I saw a brand new pair of work boots behind the glass display cabinet and asked to try them on. The brand was Nick's. I never heard of the brand before, but when I saw that they were handmade in the USA I thought they would be worth the $40 price tag and they fit me perfectly.




At the time it was obvious they were brand new. After I got home I researched the brand and was surprised that they cost $470 when new. I decided to keep them, and have been wearing them most of the weekend. They even came with a unused 2nd set of Kevlar laces.

I have a older set of Redwings I was keeping in nice condition, But now the Redwings will become my work boots, and I will keep these Nicks boots in nice condition for casual dress occasions.


----------



## MarkKBike (Sep 6, 2021)

Goodwill has been kind to me this weekend. My parents wanted to get the family together for lunch today. On my way back home I stopped at another goodwill to take a peak at what might be inside, and I found this Hiawatha bike for a price too low that I'm embarrassed to say.

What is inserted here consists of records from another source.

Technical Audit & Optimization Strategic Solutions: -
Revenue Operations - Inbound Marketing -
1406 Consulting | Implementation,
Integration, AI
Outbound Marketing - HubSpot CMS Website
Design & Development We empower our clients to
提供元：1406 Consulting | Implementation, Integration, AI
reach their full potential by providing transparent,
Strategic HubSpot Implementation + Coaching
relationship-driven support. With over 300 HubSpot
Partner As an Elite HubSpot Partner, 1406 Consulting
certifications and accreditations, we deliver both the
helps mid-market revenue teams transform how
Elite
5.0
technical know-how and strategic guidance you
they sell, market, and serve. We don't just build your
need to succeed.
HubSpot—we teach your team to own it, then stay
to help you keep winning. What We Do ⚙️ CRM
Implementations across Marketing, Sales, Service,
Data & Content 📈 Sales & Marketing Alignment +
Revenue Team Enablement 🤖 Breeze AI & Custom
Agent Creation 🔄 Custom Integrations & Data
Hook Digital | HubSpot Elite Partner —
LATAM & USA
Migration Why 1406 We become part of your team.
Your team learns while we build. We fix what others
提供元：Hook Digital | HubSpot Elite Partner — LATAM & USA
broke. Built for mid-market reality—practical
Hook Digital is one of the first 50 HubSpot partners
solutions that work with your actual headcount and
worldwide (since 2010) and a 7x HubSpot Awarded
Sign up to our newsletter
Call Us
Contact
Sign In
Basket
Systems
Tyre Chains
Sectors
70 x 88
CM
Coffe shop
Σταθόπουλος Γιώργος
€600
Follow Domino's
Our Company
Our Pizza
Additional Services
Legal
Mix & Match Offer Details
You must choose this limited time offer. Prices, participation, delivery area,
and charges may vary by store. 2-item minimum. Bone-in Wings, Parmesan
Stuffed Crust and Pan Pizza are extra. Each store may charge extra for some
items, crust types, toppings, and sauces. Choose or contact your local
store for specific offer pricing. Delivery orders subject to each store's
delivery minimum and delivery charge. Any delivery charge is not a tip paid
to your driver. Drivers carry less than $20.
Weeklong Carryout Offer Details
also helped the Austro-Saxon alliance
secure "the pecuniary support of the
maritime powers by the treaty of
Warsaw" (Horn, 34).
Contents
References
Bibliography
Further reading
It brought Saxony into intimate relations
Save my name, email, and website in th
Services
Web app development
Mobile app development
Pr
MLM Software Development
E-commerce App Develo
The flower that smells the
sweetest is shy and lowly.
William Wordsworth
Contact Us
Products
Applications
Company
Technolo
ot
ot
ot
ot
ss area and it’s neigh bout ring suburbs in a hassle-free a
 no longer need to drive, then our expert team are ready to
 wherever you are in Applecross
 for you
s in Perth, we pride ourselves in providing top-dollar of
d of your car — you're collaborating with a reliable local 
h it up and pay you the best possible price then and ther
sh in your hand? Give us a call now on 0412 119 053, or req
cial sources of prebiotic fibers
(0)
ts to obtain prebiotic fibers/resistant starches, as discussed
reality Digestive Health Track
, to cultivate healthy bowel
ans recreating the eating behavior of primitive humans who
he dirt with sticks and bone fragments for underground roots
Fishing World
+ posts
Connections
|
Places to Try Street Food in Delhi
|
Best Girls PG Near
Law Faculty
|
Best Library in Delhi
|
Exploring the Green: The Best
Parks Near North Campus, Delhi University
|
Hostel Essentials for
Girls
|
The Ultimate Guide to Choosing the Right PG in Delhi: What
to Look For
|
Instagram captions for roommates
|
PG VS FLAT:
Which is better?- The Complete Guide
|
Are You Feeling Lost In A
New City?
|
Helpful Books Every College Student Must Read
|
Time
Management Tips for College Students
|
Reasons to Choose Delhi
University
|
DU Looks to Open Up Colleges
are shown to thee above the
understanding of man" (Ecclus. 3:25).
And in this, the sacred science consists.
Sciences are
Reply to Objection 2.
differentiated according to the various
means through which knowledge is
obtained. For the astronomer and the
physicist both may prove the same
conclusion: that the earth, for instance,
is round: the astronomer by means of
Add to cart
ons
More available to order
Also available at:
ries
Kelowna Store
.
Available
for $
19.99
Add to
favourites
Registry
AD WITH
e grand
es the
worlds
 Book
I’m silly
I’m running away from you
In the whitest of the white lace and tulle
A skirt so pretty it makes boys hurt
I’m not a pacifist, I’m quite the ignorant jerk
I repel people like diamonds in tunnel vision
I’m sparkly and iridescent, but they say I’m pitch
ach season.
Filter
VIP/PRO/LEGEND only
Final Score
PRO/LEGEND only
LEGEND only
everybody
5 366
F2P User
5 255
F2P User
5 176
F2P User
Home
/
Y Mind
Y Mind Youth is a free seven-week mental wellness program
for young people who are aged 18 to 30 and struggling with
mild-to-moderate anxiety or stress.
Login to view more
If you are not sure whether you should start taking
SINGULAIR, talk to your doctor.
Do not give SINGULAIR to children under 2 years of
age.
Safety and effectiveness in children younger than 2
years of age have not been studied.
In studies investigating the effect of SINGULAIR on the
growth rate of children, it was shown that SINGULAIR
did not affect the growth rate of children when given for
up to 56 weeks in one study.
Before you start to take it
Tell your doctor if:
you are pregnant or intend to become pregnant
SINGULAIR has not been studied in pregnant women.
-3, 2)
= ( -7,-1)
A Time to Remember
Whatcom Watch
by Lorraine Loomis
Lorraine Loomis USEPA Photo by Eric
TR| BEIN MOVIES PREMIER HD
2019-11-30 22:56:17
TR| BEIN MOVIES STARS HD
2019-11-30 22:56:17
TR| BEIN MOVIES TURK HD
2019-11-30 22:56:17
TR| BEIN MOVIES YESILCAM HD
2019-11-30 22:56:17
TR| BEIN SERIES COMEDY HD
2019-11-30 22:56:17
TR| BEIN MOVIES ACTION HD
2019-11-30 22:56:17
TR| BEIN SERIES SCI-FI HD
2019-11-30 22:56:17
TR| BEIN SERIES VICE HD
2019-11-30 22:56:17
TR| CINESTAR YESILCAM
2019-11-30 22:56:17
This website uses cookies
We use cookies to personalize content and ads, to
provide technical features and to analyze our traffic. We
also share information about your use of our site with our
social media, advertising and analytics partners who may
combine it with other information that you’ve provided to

I just drove it home and pumped up the tires (They seem to be holding air). I plan to take it for a ride in a few minutes.





This is probably the first bike I purchased in about a year or longer. I have moved about 5 or 6 out since spring, so I had room for a new addition.

Edit: I just took it for a short few mile loop through town. I did not take it too far, becuse I did not know if the inner tubes would hold up. It rode nicely, but I will need to track down a longer seatpost to move it up another inch. The low seat position put a burn on my legs.


----------



## MarkKBike (Sep 6, 2021)

Does anyone know the year on this bike, or where I can locate a serial number? Its front emblem badge says "Hiawatha Gambler", and has a Indian Head above the wording.


----------



## Sven (Sep 7, 2021)

MarkKBike said:


> Does anyone know the year on this bike, or where I can locate a serial number? Its front emblem badge says "Hiawatha Gambler", and has a Indian Head above the wording.



Nice score on the bike.
I think it's "Hiawatha Gambles" 




Also ,14 lbs in 6 weeks ...nice


----------



## Jkendrick (Sep 11, 2021)

jd56 said:


> Happy Labor Day everyone.
> It's been a summer to remember, for sure.
> Hope all can enjoy this holiday of the unofficial "end of summer".
> Be safe.
> ...


----------



## coasterbrakejunkie1969 (Sep 11, 2021)

Jkendrick said:


> View attachment 1476252
> 
> View attachment 1476253
> 
> ...



If it is already Sunday where you are can you tell me if the Giants won?


----------